‘The thing on the steps’ and ‘the
lightning on the tower’ are two works of art,
created respectively by Olaf Metzel and Chema Alvargonzález
for kunstprojekte_riem in 2000. Metzel’s sculpture
and Alvargonzález’s light installation
represent only part of the artistic activities initiated
by kunstprojekte_riem, but they have received the greatest
amount of public attention. They mark the entrance to
Messestadt and its future centre and thus announce the
arrival of a new suburb, as intended when they were
commissed. The local and national press reported in
detail on both these works, as well as on the wind,
media and photography projects initiated by kunstprojekte_riem
and on the public discussions organised by it under
the name ‘Riemer Runden’ (Riem forum).
The strongest response to the new art in Messestadt,
however, has come from residents. Even before Alvargonzález’s
piece on the former airport control tower had been
officially ‘opened’ along with other ‘city
markers’, local inhabitants reported in conversation
with the artist how striking the installation was
when dusk begins to fall. They were impressed by the
almost supernatural effect produced by the interplay
of artificial and natural light and welcomed the fact
that the installation could be seen from a long way
off, giving the tower and its old walls a special
place among the new buildings shooting up everywhere.

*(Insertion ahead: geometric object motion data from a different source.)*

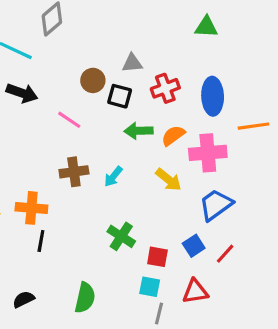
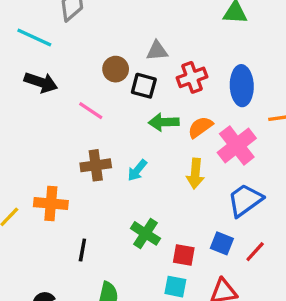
pink cross: (208, 153) -> (237, 145), turned -33
yellow arrow: (168, 180) -> (195, 174), turned 56
black line: (41, 241) -> (82, 250), moved
blue square: (194, 246) -> (222, 243), turned -35

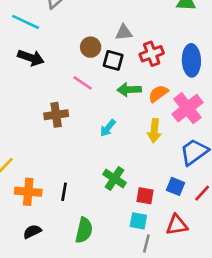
pink line: (91, 111) -> (83, 83), moved
brown cross: (96, 165) -> (56, 115), moved
orange cross: (51, 204) -> (28, 192), moved

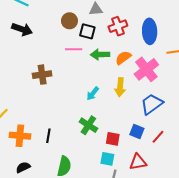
pink line: (83, 83) -> (74, 49), moved, turned -35
cyan arrow: (108, 128) -> (93, 94), moved

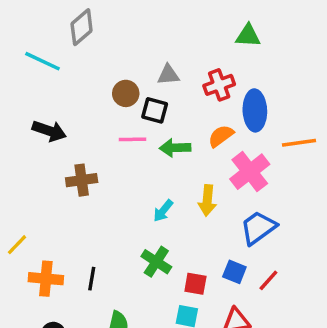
red cross: (118, 26) -> (219, 85), moved
black arrow: (22, 29) -> (49, 131), moved
orange semicircle: (123, 58) -> (221, 136), moved

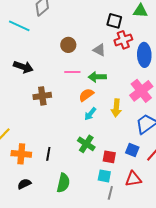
gray triangle: (168, 75) -> (99, 50), moved, turned 32
black square: (155, 110) -> (114, 21), moved
orange semicircle: (221, 136) -> (86, 95), moved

The combination of warm yellow light and the red brick
of the tower was felt to offer an additional contrast
to the bright white of the surrounding neon lighting.
We have repeatedly been asked to produce documentation
of the wide-ranging reactions of residents to works
initiated by kunstprojekte_riem. These requests have
included proposals for exhibitions of poems, paintings
and photographs produced by local inhabitants.
Reactions to Metzel’s steel piece on the steps
of the U-Bahn station, entitled ‘Nicht mit uns’
(We won’t stand for it), have been quite different,
not least among Messestadt residents. Oscillating
indeterminately between lightness and heaviness, transparency
and solidity, precariousness and stability, the sculpture
got people thinking about what art is or should be.
Members of a Messestadt women’s group, for example,
not only drew up a document of several pages in which
they listed what they thought should be the essential
requirements demanded of works of art; they also created
a work of their own. Using materials found in Messestadt,
they made a round table and decorated it with a mosaic
of tile fragments, pieces of wood and stones. Metzel’s
sculpture thus generated a determined ‘We WILL
stand for it!’ response. That is the title the
women gave their work, which they will later present
to the Protestant church in Messestadt as a baptismal
table. Before artists who have been asked to contribute
to kunstprojekte_riem begin investigating the Messestadt
surroundings, they are given a copy of the women’s
list of features they wish to see in works of art.